- Born: Montreal, Quebec, Canada
- Citizenship: Canada
- Education: Simon Fraser University (PhD)
- Awards: 2018 ACM CHI Academy; 2018 IEEE VGTC Visualization Career Award;
- Scientific career
- Fields: Computer Science (Human-Computer Interaction)
- Workplaces: Simon Fraser University; University of Calgary;
- Doctoral advisor: F. D. Fracchia, T. Shermer, A. Liestman
- Doctoral students: Petra Isenberg
- Website: www.cs.sfu.ca/~sheelagh/

= Sheelagh Carpendale =

Canadian computer scientist

Sheelagh Carpendale is a Canadian artist and computer scientist working in the field of information visualization and human-computer interaction.

==Profession==

Carpendale is a professor at the School of Computing Science at Simon Fraser University, where she holds an NSERC/SMART Industrial Research Chair in Interactive Technologies.
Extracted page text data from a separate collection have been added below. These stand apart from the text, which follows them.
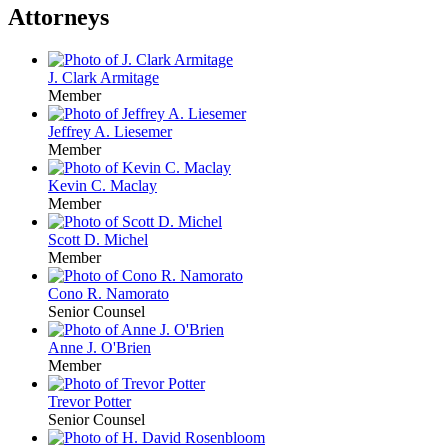
Attorneys
J. Clark Armitage
Member
Jeffrey A. Liesemer
Member
Kevin C. Maclay
Member
Scott D. Michel
Member
Cono R. Namorato
Senior Counsel
Anne J. O'Brien
Member
Trevor Potter
Senior Counsel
She was previously a professor at University of Calgary, where she held a Canada Research Chair in Information Visualization and an NSERC/AITF/SMART Industrial Research Chair in Interactive Technologies. She directs the Innovations in Visualization (InnoVis.) research group. At University of Calgary, she founded the interdisciplinary graduate group, Computational Media Design. Her research on information visualization, large interactive displays, and new media art draws on her dual background in Computer Science (BSc. and Ph.D. Simon Fraser University) and Visual Arts (Sheridan College, School of Design and Emily Carr, College of Art).

==College==
Carpendale left high school with science scholarships but instead initially opted for fine arts, attending Sheridan College, School of Design and Emily Carr, Institute of Art and Design. For ten years she worked professionally in the arts. During this time she was part of establishing the Harbourfront Arts Centre at York Quay, in Toronto. Subsequently, she has reconnected with her interests in math and science and studied computer science at Simon Fraser University. Her research expertise focuses on information visualization, interaction design, and qualitative empirical work and includes such projects as: visualizing ecological dynamics, using visualization to integrate scientific results and sounds from Antarctica to create a tool to inspire musical composition, visualizing uncertainty, visualizing social activities, and multi-touch and tabletop interaction. She has found the combined visual arts and computer science background invaluable in her research.

==Recognition==
She is the recipient of several major awards including the British Academy of Film and Television Arts Award (BAFTA) for Off-line Learning as well as academic and industrial grants from Natural Sciences and Engineering Research Council, Intel Inc., Canada Foundation for Innovation, and Forest Renewal British Columbia.
In 2012 she was awarded the NSERC E.W.R. Steacie Memorial Fellowship, which is given to the six top scientists nationally across all NSERC research areas and within 12 years of their PhD. She will also be featured in Canada's Science, Technology and Innovation Council State of the Nation 2012 report. In 2013, she was awarded the
Canadian Human Computer Communications Society (CHCCS) Achievement Award, which is presented periodically to a Canadian researcher who has made a substantial contribution to the fields of computer graphics, visualization, or human- computer interaction.
She was elected to the CHI Academy and received the IEEE VGTC Visualization Career Award in 2018.
In 2021, she was inducted as a fellow of the Royal Society of Canada, a top honour for Canadian researchers. She was elected to the 2025 class of ACM Fellows, "for contributions to expanding the diversity of data comprehension through innovative interactive visualizations", and to the 2026 class of IEEE Fellows, "for contributions to empowerment and engagement through interactive data visualization".